En definitiva, los líderes europeos han decidido eludir la cláusula de no bail-out, o prohibición de rescate, con la excusa de que se trata de préstamos bilaterales a un tipo de interés no bonificado. Ciertamente, dejar caer a Grecia es una solución excesivamente arriesgada. Y, con la decisión actual, los ataques al euro y a otras deudas soberanas en apuros se espera queden desactivados. Pero la crisis ha dejado en evidencia uno de los defectos de nacimiento de la moneda única; a saber, la dificultad de gestionar una unión monetaria sin una unión fiscal y política que la respalde.

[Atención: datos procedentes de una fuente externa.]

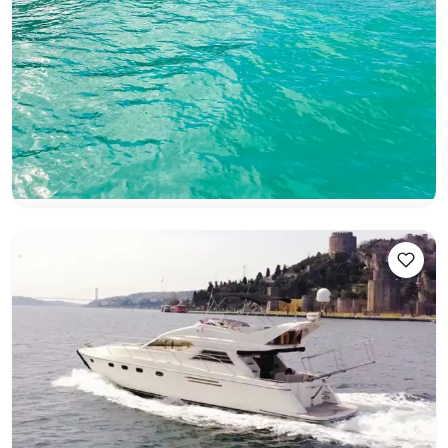
Günbatımı Turu
Boğaz Turu
Yatta Doğum Günü
+4 paket daha
Kaptanlı
Motoryat
Seyir 12 Kişi · 18.00m
En Düşük
Müsaitlik & Fiyat Gör
5.000 TL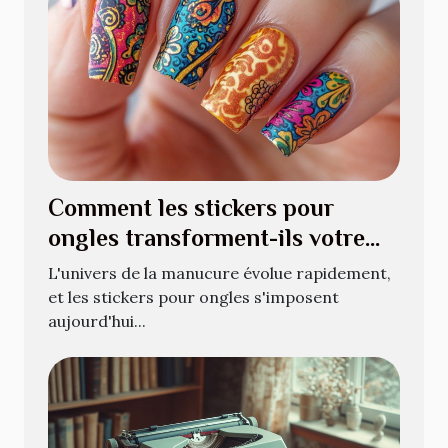
Comment les stickers pour
ongles transforment-ils votre
manucure quotidienne ?
L'univers de la manucure évolue rapidement,
et les stickers pour ongles s'imposent
aujourd'hui...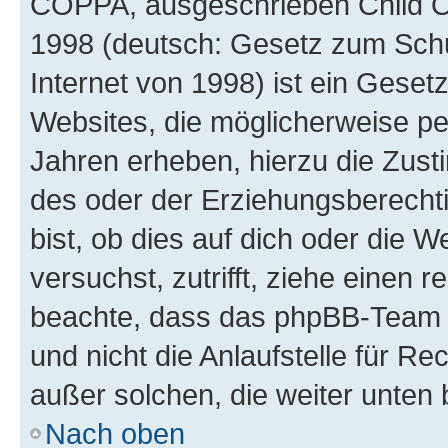
COPPA, ausgeschrieben Child Onl
1998 (deutsch: Gesetz zum Schu
Internet von 1998) ist ein Geset
Websites, die möglicherweise pe
Jahren erheben, hierzu die Zus
des oder der Erziehungsberechti
bist, ob dies auf dich oder die We
versuchst, zutrifft, ziehe einen r
beachte, dass das phpBB-Team 
und nicht die Anlaufstelle für Re
außer solchen, die weiter unten
Nach oben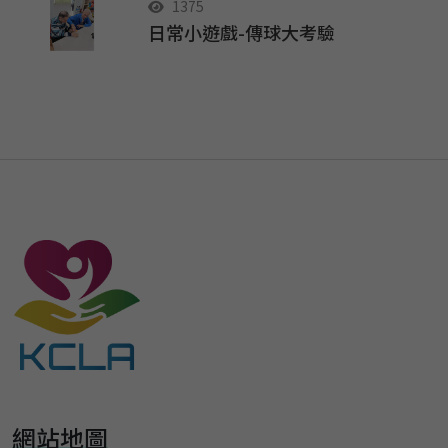
1375
日常小遊戲-傳球大考驗
網站地圖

Ha fallado estrepitosamente la supervisión multilateral de las políticas económicas y se echa en falta un mayor rigor a la hora de establecer y respetar la disciplina presupuestaria. Avanzar en una mayor integración de las políticas presupuestarias nacionales sigue siendo tabú, pero probablemente es la única solución para evitar que algún estado caiga en la tentación de aprovechar la cobertura que le proporciona el euro para actuar de forma negligente o irresponsable.